Main training loop for single node training. Use fake data to train

In [None]:
from habana_frameworks.torch.utils.library_loader import load_habana_module
load_habana_module()

try:
    # Default 'fork' doesn't work with synapse. Use 'forkserver' or 'spawn'
    torch.multiprocessing.set_start_method('spawn')
except RuntimeError:
    pass

if args.run_lazy_mode:
    os.environ["PT_HPU_LAZY_MODE"] = "1"
if args.is_hmp:
    from habana_frameworks.torch.hpex import hmp
    hmp.convert(opt_level=args.hmp_opt_level, bf16_file_path=args.hmp_bf16,
                fp32_file_path=args.hmp_fp32, isVerbose=args.hmp_verbose)

torch.manual_seed(args.seed)

if args.deterministic:
    seed = args.seed
    random.seed(seed)

else:
    seed = None

device = torch.device('hpu')

torch.backends.cudnn.benchmark = True

normalize = transforms.Normalize(mean=[0.485, 0.456, 0.406], std=[0.229, 0.224, 0.225])

dataset = datasets.FakeData(transform=transforms.Compose([transforms.RandomResizedCrop(224),
                transforms.RandomHorizontalFlip(),
                transforms.ToTensor(),
                normalize,]))
dataset_test = datasets.FakeData(transform=transforms.Compose([transforms.Resize(256),
                transforms.CenterCrop(224),
                transforms.ToTensor(),
                normalize,]))


train_sampler = torch.utils.data.RandomSampler(dataset)
test_sampler = torch.utils.data.SequentialSampler(dataset_test)	

if args.workers > 0:
    # patch torch cuda functions that are being unconditionally invoked
    # in the multiprocessing data loader
    torch.cuda.current_device = lambda: None
    torch.cuda.set_device = lambda x: None

data_loader_type = torch.utils.data.DataLoader

data_loader = data_loader_type(
    dataset, batch_size=args.batch_size, sampler=train_sampler,
    num_workers=args.workers, pin_memory=True)

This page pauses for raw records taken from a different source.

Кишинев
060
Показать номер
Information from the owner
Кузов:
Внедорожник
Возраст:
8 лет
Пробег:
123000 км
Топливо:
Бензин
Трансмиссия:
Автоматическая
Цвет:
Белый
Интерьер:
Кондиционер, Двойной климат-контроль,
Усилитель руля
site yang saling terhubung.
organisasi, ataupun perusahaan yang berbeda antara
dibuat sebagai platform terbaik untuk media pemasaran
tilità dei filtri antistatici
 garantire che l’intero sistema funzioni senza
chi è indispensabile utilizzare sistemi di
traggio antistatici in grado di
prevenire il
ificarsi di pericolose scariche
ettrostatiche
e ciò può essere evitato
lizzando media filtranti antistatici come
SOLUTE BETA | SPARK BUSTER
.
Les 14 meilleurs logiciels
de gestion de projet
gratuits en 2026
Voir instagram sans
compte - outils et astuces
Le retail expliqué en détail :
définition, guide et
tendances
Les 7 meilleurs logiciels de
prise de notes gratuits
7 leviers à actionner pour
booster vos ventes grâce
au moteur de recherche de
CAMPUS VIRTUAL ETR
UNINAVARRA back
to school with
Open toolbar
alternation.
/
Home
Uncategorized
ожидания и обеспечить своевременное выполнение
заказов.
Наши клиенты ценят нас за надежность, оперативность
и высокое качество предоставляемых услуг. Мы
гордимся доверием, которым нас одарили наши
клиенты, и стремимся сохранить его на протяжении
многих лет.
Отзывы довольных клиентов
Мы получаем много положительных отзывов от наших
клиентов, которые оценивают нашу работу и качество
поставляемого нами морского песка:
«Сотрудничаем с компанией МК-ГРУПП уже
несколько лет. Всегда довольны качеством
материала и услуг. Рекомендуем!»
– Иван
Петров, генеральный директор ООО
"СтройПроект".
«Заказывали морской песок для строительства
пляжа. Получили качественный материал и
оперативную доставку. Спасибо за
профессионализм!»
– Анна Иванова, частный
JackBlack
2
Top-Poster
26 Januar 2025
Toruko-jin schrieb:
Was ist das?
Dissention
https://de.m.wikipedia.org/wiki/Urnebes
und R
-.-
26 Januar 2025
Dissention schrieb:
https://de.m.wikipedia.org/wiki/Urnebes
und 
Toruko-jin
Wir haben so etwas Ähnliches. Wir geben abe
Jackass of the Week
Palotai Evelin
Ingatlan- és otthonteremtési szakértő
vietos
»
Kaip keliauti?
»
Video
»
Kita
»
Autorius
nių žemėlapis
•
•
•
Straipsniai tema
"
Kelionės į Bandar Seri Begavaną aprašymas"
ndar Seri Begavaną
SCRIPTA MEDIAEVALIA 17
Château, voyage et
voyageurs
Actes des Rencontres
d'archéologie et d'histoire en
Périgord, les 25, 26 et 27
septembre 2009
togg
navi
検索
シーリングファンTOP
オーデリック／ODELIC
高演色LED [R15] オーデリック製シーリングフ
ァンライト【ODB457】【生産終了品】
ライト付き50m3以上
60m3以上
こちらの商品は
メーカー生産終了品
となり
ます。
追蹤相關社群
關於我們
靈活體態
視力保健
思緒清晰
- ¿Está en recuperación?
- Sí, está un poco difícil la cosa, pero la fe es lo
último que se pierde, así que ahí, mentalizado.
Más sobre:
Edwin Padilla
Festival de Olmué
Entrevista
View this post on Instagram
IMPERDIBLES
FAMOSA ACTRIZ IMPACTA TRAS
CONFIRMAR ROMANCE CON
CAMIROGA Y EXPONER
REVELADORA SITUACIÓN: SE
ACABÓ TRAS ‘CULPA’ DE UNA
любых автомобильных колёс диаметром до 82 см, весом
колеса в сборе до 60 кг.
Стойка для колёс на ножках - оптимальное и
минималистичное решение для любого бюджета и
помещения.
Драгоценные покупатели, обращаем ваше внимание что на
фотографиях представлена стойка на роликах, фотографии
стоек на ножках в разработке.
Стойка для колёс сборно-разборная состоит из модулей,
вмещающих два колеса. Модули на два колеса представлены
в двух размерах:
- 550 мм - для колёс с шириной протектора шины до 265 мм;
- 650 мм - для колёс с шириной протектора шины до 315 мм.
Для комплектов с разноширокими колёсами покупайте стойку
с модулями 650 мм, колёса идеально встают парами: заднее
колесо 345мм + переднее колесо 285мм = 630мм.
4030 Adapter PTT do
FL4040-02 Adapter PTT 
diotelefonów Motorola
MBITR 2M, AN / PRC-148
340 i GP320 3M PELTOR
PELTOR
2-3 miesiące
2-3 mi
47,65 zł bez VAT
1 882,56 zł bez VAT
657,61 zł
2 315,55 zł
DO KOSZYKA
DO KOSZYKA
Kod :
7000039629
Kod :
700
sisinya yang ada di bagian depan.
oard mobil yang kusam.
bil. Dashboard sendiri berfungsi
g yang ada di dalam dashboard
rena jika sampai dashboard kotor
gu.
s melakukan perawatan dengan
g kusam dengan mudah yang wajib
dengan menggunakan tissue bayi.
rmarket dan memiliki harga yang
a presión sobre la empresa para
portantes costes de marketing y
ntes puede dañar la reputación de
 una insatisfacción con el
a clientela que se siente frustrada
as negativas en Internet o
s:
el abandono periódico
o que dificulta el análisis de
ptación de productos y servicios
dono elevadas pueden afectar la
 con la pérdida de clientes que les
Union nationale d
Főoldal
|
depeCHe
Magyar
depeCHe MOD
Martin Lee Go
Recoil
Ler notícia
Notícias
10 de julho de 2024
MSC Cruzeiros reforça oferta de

data_loader_test = data_loader_type(
    dataset_test, batch_size=args.batch_size, sampler=test_sampler,
    num_workers=args.workers, pin_memory=True)

print("Creating model")
model = torchvision.models.__dict__['resnet50'](pretrained=False)
model.to(device)


criterion = nn.CrossEntropyLoss()

if args.run_lazy_mode:
    from habana_frameworks.torch.hpex.optimizers import FusedSGD
    sgd_optimizer = FusedSGD
else:
    sgd_optimizer = torch.optim.SGD
optimizer = sgd_optimizer(
    model.parameters(), lr=args.lr, momentum=args.momentum, weight_decay=args.weight_decay)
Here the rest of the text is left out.